A disconcerting feature of the electoral outcome is that some extreme-Right and xenophobic parties such as the Law and Justice Party, the League of Polish Families and the Self Defence Party, won a sizable chunk of votes - each of these got more votes than the Solidarity Party. These parties, supported by sections of the Catholic Church, are against Poland joining the E.U., and they claim that such a decision would sound the death-knell for the country's rural economy and its traditional way of life. The Peasants Party and the Self Defence Parties have the influential farmers' lobby behind them.

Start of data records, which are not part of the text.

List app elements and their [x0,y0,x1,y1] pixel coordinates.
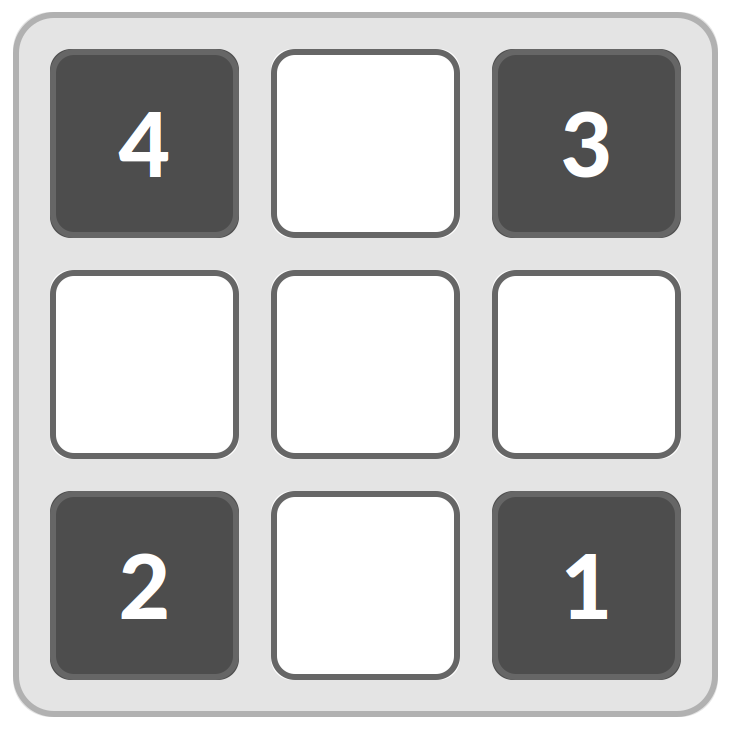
staticText: 1 [560,531,612,638]
button[interactable]: Empty square [271,491,460,680]
staticText: 2 [118,531,170,638]
button[interactable]: Empty square [271,270,460,459]
button[interactable]: Empty square [492,270,681,459]
button[interactable]: Tile 1 [492,491,681,680]
staticText: 4 [118,89,170,196]
button[interactable]: Tile 3 [492,49,681,238]
button[interactable]: Empty square [50,270,239,459]
button[interactable]: Tile 2 [50,491,239,680]
button[interactable]: Tile 4 [50,49,239,238]
button[interactable]: Empty square [271,49,460,238]
staticText: 3 [560,89,612,196]
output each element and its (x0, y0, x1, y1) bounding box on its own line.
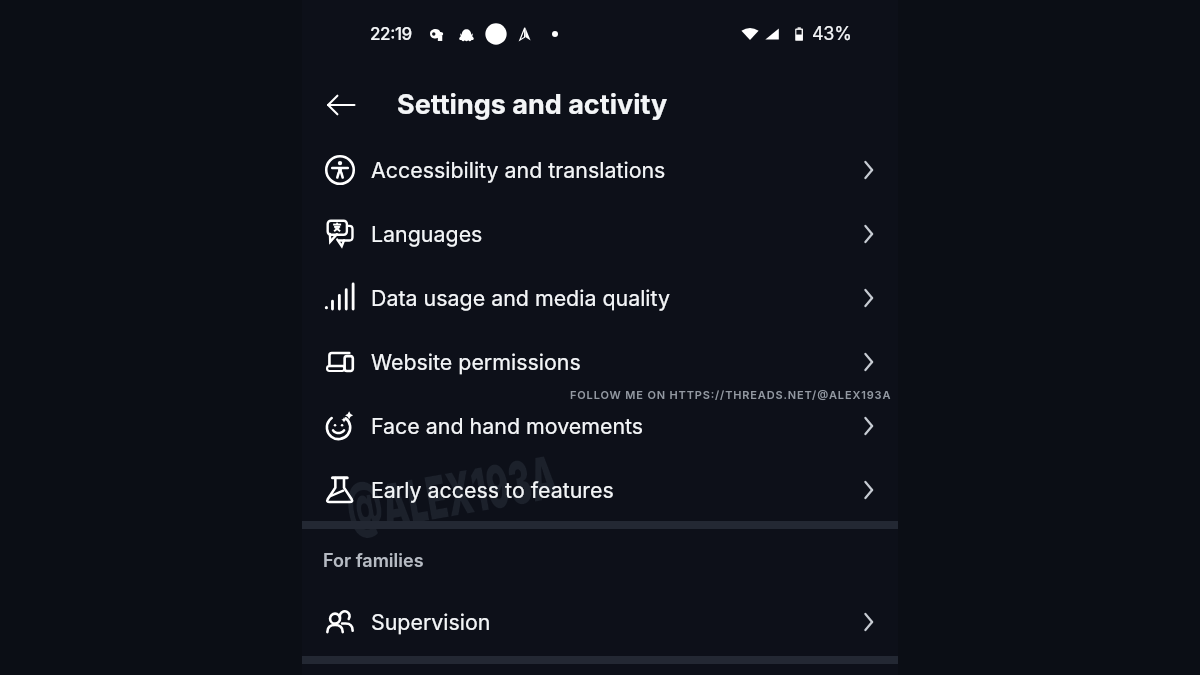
button[interactable]: Back (317, 81, 365, 129)
button[interactable]: Languages (302, 202, 898, 266)
staticText: @ALEX193A (342, 441, 563, 548)
button[interactable]: Supervision (302, 590, 898, 654)
staticText: FOLLOW ME ON HTTPS://THREADS.NET/@ALEX19… (570, 388, 892, 401)
staticText: For families (323, 550, 424, 572)
staticText: 22:19 (370, 24, 412, 45)
button[interactable]: Face and hand movements (302, 394, 898, 458)
button[interactable]: Website permissions (302, 330, 898, 394)
staticText: Face and hand movements (371, 413, 644, 439)
staticText: Website permissions (371, 349, 581, 375)
staticText: 43% (812, 23, 852, 45)
staticText: Supervision (371, 609, 491, 635)
staticText: Languages (371, 221, 483, 247)
button[interactable]: Data usage and media quality (302, 266, 898, 330)
staticText: Data usage and media quality (371, 285, 670, 311)
button[interactable]: Early access to features (302, 458, 898, 522)
staticText: Accessibility and translations (371, 157, 666, 183)
button[interactable]: Accessibility and translations (302, 138, 898, 202)
staticText: Early access to features (371, 477, 614, 503)
staticText: Settings and activity (397, 88, 668, 121)
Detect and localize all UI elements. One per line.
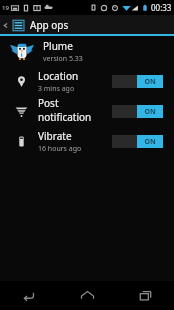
button[interactable]: Post notification [0, 96, 174, 126]
staticText: 3 mins ago [38, 84, 75, 94]
staticText: ON [144, 77, 156, 87]
staticText: 19 [2, 4, 9, 12]
staticText: ON [144, 107, 156, 117]
staticText: 00:33 [151, 2, 172, 13]
staticText: Vibrate [38, 129, 72, 143]
staticText: version 5.33 [43, 54, 83, 64]
button[interactable]: Plume [0, 36, 174, 66]
button[interactable]: Vibrate [0, 126, 174, 156]
staticText: Plume [43, 39, 73, 53]
button[interactable]: Permission toggle, on [112, 105, 163, 118]
button[interactable]: Back [0, 281, 58, 310]
staticText: App ops [30, 18, 69, 32]
button[interactable]: Permission toggle, on [112, 135, 163, 148]
staticText: 16 hours ago [38, 144, 82, 154]
staticText: Location [38, 69, 79, 83]
button[interactable]: Permission toggle, on [112, 75, 163, 88]
staticText: ON [144, 137, 156, 147]
staticText: Post notification [38, 96, 112, 124]
button[interactable]: Recent apps [116, 281, 174, 310]
button[interactable]: Navigate up, App ops [0, 18, 174, 32]
button[interactable]: Location [0, 66, 174, 96]
button[interactable]: Home [58, 281, 116, 310]
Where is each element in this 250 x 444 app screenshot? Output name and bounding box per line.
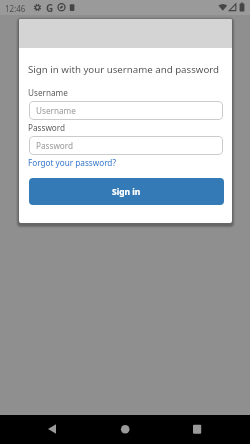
staticText: Sign in with your username and password: [28, 63, 220, 76]
button[interactable]: Forgot your password?: [28, 157, 116, 168]
button[interactable]: [84, 415, 167, 444]
staticText: Username: [36, 105, 76, 116]
button[interactable]: Password: [29, 136, 223, 155]
button[interactable]: [167, 415, 250, 444]
staticText: Sign in: [112, 186, 141, 198]
staticText: G: [46, 1, 54, 15]
button[interactable]: [0, 415, 84, 444]
button[interactable]: Sign in: [29, 178, 224, 205]
staticText: Password: [36, 140, 74, 151]
staticText: 12:46: [5, 3, 26, 14]
button[interactable]: Username: [29, 101, 223, 120]
staticText: Password: [28, 122, 66, 133]
staticText: Username: [28, 87, 68, 98]
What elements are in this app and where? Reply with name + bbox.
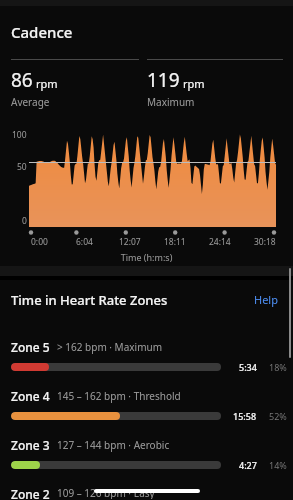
staticText: Average [11,95,50,109]
staticText: 109 – 126 bpm · Easy [57,486,155,499]
staticText: Zone 2 [11,486,50,500]
staticText: 50 [17,161,27,173]
staticText: Help [254,292,278,307]
button[interactable]: Zone 5 [0,339,293,373]
staticText: 0 [22,215,27,227]
staticText: 18% [269,361,287,373]
button[interactable]: Zone 2 [0,486,293,500]
staticText: 4:27 [239,459,257,471]
button[interactable]: Help [251,290,281,309]
staticText: 14% [269,459,287,471]
staticText: 5:34 [239,361,257,373]
staticText: rpm [36,76,58,91]
staticText: 12:07 [119,236,141,248]
staticText: > 162 bpm · Maximum [57,340,163,354]
staticText: Maximum [147,95,195,109]
staticText: 30:18 [254,236,276,248]
staticText: 18:11 [164,236,186,248]
staticText: Zone 5 [11,339,50,355]
staticText: 86 [11,67,33,93]
button[interactable]: Zone 4 [0,388,293,422]
staticText: 119 [147,67,180,93]
staticText: Cadence [11,22,73,42]
button[interactable]: Zone 3 [0,437,293,471]
staticText: 145 – 162 bpm · Threshold [57,389,181,403]
staticText: Zone 4 [11,388,50,404]
staticText: Zone 3 [11,437,50,453]
staticText: 0:00 [31,236,48,248]
staticText: 15:58 [233,410,257,422]
staticText: Time in Heart Rate Zones [11,291,251,309]
staticText: rpm [183,76,205,91]
staticText: 6:04 [76,236,93,248]
staticText: 24:14 [209,236,231,248]
staticText: 100 [12,129,27,141]
staticText: 52% [269,410,287,422]
staticText: 127 – 144 bpm · Aerobic [57,438,170,452]
staticText: Time (h:m:s) [0,251,293,263]
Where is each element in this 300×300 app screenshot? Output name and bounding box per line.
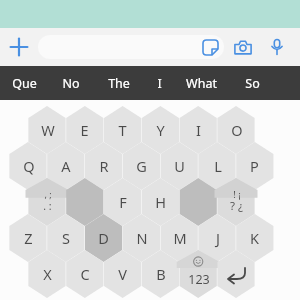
button[interactable]: G <box>120 142 163 190</box>
button[interactable]: H <box>139 178 182 226</box>
button[interactable]: B <box>139 250 182 298</box>
button[interactable]: Voice input <box>265 35 289 59</box>
button[interactable]: U <box>158 142 201 190</box>
staticText: H <box>155 192 166 212</box>
staticText: 123 <box>188 271 210 288</box>
button[interactable]: S <box>44 214 87 262</box>
staticText: V <box>118 264 127 284</box>
staticText: ? ¿ <box>230 198 243 214</box>
staticText: Que <box>12 75 37 92</box>
staticText: G <box>136 156 147 176</box>
staticText: P <box>250 156 259 176</box>
staticText: X <box>43 264 52 284</box>
button[interactable]: What <box>186 66 217 100</box>
button[interactable]: Stickers <box>200 37 220 57</box>
staticText: Y <box>156 120 165 140</box>
staticText: No <box>62 75 80 92</box>
button[interactable]: T <box>101 106 144 154</box>
staticText: , ; <box>44 188 52 200</box>
button[interactable]: Key <box>177 178 220 226</box>
button[interactable]: X <box>26 250 69 298</box>
button[interactable]: Y <box>139 106 182 154</box>
button[interactable]: Z <box>7 214 50 262</box>
staticText: N <box>136 228 148 248</box>
button[interactable]: E <box>63 106 106 154</box>
button[interactable]: I <box>157 66 162 100</box>
staticText: U <box>174 156 185 176</box>
button[interactable]: Que <box>12 66 37 100</box>
button[interactable]: A <box>44 142 87 190</box>
button[interactable]: Camera <box>231 35 255 59</box>
staticText: Q <box>23 156 35 176</box>
button[interactable]: Enter <box>215 250 258 298</box>
button[interactable]: R <box>82 142 125 190</box>
staticText: O <box>231 120 243 140</box>
button[interactable]: No <box>62 66 80 100</box>
staticText: The <box>108 75 130 92</box>
staticText: A <box>61 156 71 176</box>
staticText: So <box>245 75 260 92</box>
button[interactable]: D <box>82 214 125 262</box>
staticText: W <box>41 120 55 140</box>
button[interactable]: Exclamation and question mark <box>215 178 258 226</box>
button[interactable]: C <box>63 250 106 298</box>
button[interactable]: L <box>196 142 239 190</box>
staticText: S <box>62 228 70 248</box>
button[interactable]: Stickers <box>38 35 224 59</box>
button[interactable]: M <box>158 214 201 262</box>
button[interactable]: I <box>177 106 220 154</box>
staticText: I <box>196 120 201 140</box>
button[interactable]: N <box>120 214 163 262</box>
staticText: M <box>173 228 187 248</box>
staticText: E <box>80 120 89 140</box>
button[interactable]: W <box>26 106 69 154</box>
staticText: . : <box>43 199 52 213</box>
staticText: F <box>119 192 127 212</box>
button[interactable]: J <box>196 214 239 262</box>
button[interactable]: Comma and period <box>26 178 69 226</box>
button[interactable]: Symbols and emoji <box>177 250 220 298</box>
button[interactable]: P <box>233 142 276 190</box>
staticText: Z <box>24 228 33 248</box>
staticText: I <box>157 75 162 92</box>
button[interactable]: Add attachment <box>4 32 34 62</box>
staticText: K <box>250 228 259 248</box>
staticText: What <box>186 75 217 92</box>
button[interactable]: F <box>101 178 144 226</box>
staticText: C <box>80 264 90 284</box>
staticText: ! ¡ <box>233 188 241 201</box>
button[interactable]: Key <box>63 178 106 226</box>
staticText: B <box>156 264 166 284</box>
staticText: L <box>214 156 222 176</box>
button[interactable]: So <box>245 66 260 100</box>
button[interactable]: V <box>101 250 144 298</box>
staticText: T <box>118 120 127 140</box>
staticText: D <box>98 228 109 248</box>
button[interactable]: O <box>215 106 258 154</box>
button[interactable]: Q <box>7 142 50 190</box>
button[interactable]: The <box>108 66 130 100</box>
staticText: J <box>216 228 220 248</box>
staticText: R <box>99 156 109 176</box>
button[interactable]: K <box>233 214 276 262</box>
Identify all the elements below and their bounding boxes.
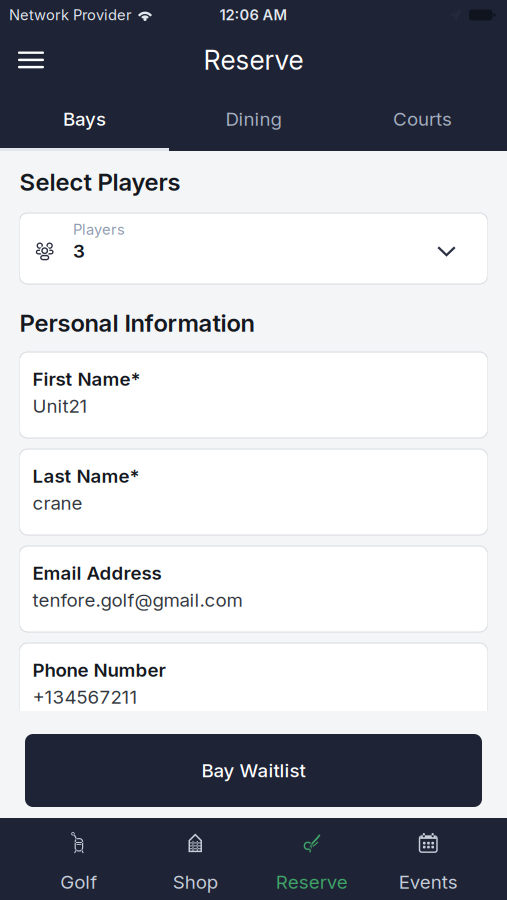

Only about half the population of Poland is said to be in favour of the country joining the E.U.

Polish farmers had managed to avoid collectivisation under socialism. The majority of the farmers are small landholders. More than half of the two million farms consist of less than five hectares each and farming is labour-intensive. The government wants to undertake reforms in the agricultural sector in order to increase productivity and put the country on an equal footing with other E.U. members. Farmers fear that they will end up joining the growing ranks of the unemployed if Poland becomes a full-fledged E.U. member. Under the Solidarity-led coalition, unemployment rose to 18 per cent, and economic growth is predicted to be around 2 per cent this year. A deficit of $ 5 billion is projected in the coming budget.

The SLD led by Miller has also been strongly in favour of Poland joining the E.U. Miller is now a strong supporter of the free market and the NATO military alliance, of which Poland is a part. To underline his continuing support for these policies, Miller has appointed people who have gained the confidence of Washington and Brussels to key posts in his Cabinet. Marek Belka, the new Finance Minister, is a favourite of Western financial institutions.

The new Foreign Minister, Wlodzimierz Cimosszewicz, is expected to guide Poland into full membership of the E.U. But before that the new government will have to build a stable coalition. The anti-E.U. parties will also make a last-ditch attempt to keep the country out of the E.U. The issue had become a hot potato during the elections. One of the likely coalition partners of the Democratic Left is the Peasants Party, which is not too favourably disposed towards Poland being a part of the E.U.

Miller's priority is to accelerate Poland's entry into the E.U., a goal he shares with the former Solidarity-led government. The new Prime Minister will have to chart his course with political astuteness as Poland is going through one of its worst economic crises since non-Communists took power in 1990. In order to balance the budget, Miller may have to launch an austerity drive immediately. He is also under pressure from the E.U. to hasten the pace of privatisation. Until last year, state-owned firms accounted for one-third of the sales of industrial goods and employed one-third of the industrial workers in the country. Last year the government estimated that there were 170,000 excess workers. The E.U. wants Miller to end state subsidies to public sector companies and make retrenchment of labour easier.

Miller, a former member of the Polish Communist Party's Politburo, will now have to prove that he is truly a believer in the free market economy.